Instead of simply suggesting what to fill your flute with New Year's Eve, I'd like to take this time to offer a different outlook on bubbles. Sure, they're great for toasting major events, like the end of a year filled with Tea Partiers and spilled oil. But they're also great for sipping—with snacks or without—year-round. So, with this requisite roundup of sparklers comes a resolution to pop a cork not only on the 31st, but maybe again on some random Tuesday in January or movie night in March. After all, what else can you pair with popcorn?

Not to be outdone by Europe, America has created its own breed of effervescent wine (and been duly wrapped on the knuckles for daring to call it champagne).

Champagne is still the most recognizable of the sparkling wines. But, if bubbly is going to become your new go-to aperitif, you'll want to look further than northern France to keep yourself quenched. For an everyday, food-friendly fizzy wine, it's best to err on the dry side. Because bubbles, like spicy food, zap the taste buds (the effect is what we perceive as cleansing the palate), most sparklers are dosed with sugar, which is referred to as dosage. Dry (brut) wines have less dosage; Brut Nature has no dosage at all. And not to make you self-conscious during this caloric time of year, but lower dosage can mean less sugar, which may or may not address one of your other resolutions.

Thanks to large producers like Freixenet and Codorníu, the Spanish sparkling wine known as cava has become a household name. Made with the méthode champenoise, or "Champagne method," it uses the indigenous Spanish grapes Xarel-lo, Macabeo, and Parellada, although bottlings of Chardonnay and Pinot noir can now be found. Segura Viudas, which is owned by Freixenet but marketed separately, makes a crisp Brut Reserva that can be found for less than $10 and certainly won't do your bowl of popcorn a disservice. Parés Baltà, a much smaller producer that farms its grapes organically, offers a great value Brut Cava for around $15. Break this one out, with its notes of zingy fruit and minerality, for next Friday's toast or, as Ross Bingham of The Natural Wine Company in Brooklyn suggests, with fish tacos.

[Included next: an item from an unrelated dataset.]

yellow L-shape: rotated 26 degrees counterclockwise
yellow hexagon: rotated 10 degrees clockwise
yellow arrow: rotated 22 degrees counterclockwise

Of course, France is where sparkling wine was born. And, while Champagne was the originator, it certainly doesn't have the monopoly on bubbles. Just about every winemaking region in the country has a sparkler, often referred to as crémant. The Loire's fine bubbles are aptly called fines bulles and are largely made of Chenin Blanc, which results in a rich, aromatic spumante. Domaine Roches Neuves's Bulles de Roche Saumur Brut also includes a small percentage of Chardonnay and Cabernet Franc for added acidity and structure. It retails for little more than $20.

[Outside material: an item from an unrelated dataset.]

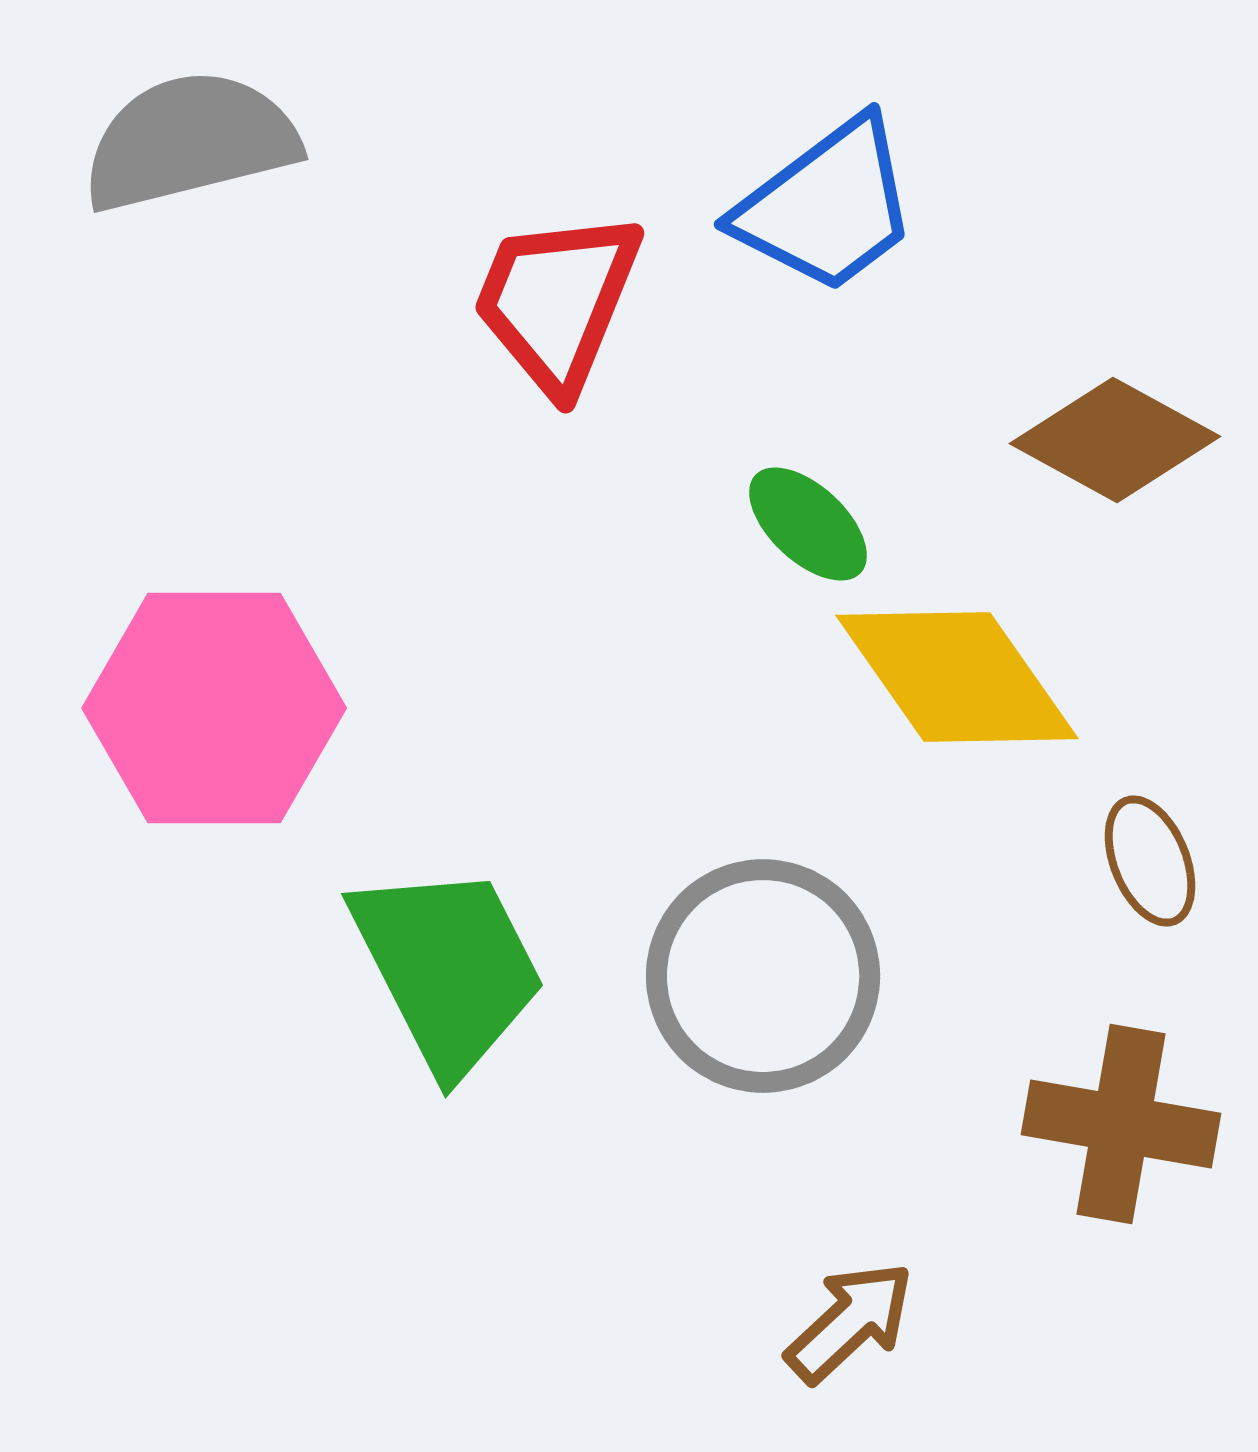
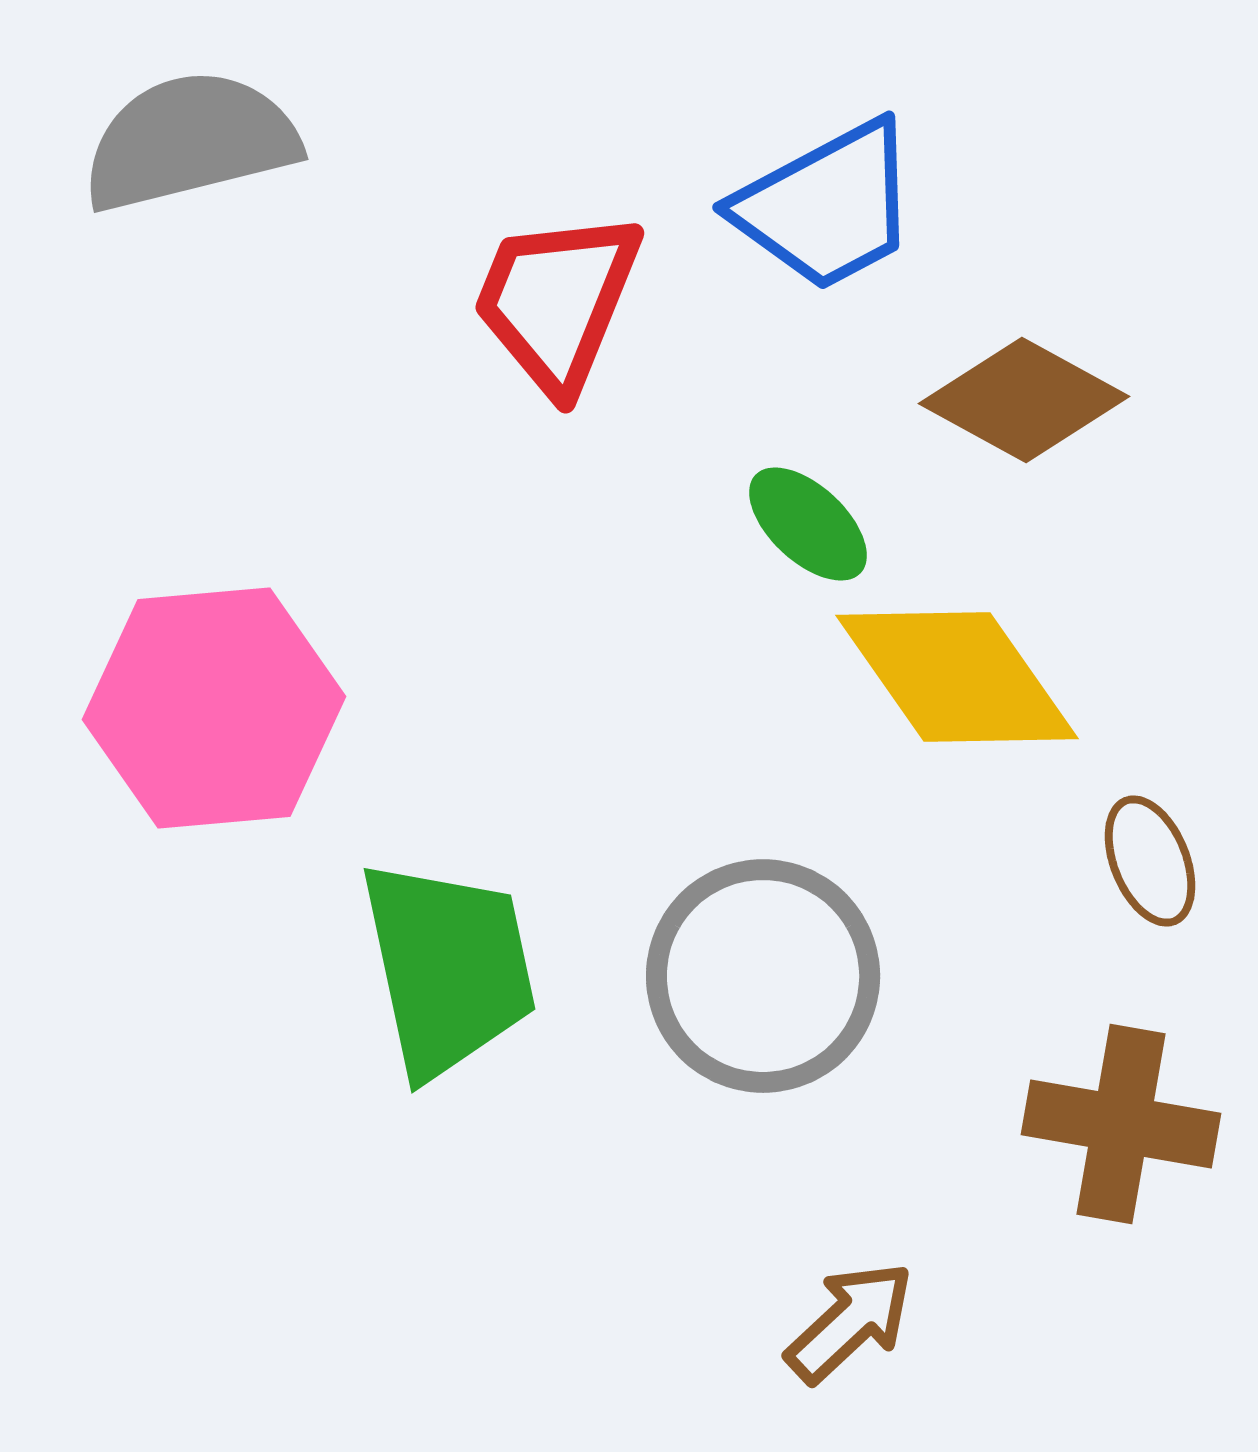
blue trapezoid: rotated 9 degrees clockwise
brown diamond: moved 91 px left, 40 px up
pink hexagon: rotated 5 degrees counterclockwise
green trapezoid: rotated 15 degrees clockwise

If you weren't aware that Riesling could fizz, were you ever out of the loop. Crémant d'Alsace can be stony and bracingly crisp at once. The organic Albert Mann is a 50-50 blend of Pinot Blanc and Riesling that retails for about $22. It's zesty and fruity, rich yet refreshing, whether on its own or with samosas (pairing Alsatian wines with Southeast Asian food has become so widespread that it too by now has become a cliché). A friend in the wine business once told me she liked to serve the Albert Mann to fool her friends, who might mistake it for Champagne.

Not to be outdone by Europe, America has created its own breed of effervescent wine (and been duly wrapped on the knuckles for daring to call it champagne, as though the word were a mere generic synonym for sparkling and not a French winemaking region to be revered). Taittinger's American outpost, Domaine Carneros, in Napa, has vintage bottlings made from organic grapes. The 2006 Brut, a blend of Chardonnay and Pinot Noir that retails for around $20, is yeasty and toasty if a little fat (let's call it jolly). Domaine Ste. Michelle from Washington State is another winery specializing in sparkling wine. Its Brut is bready and lightly honeyed, and can be found for under $10.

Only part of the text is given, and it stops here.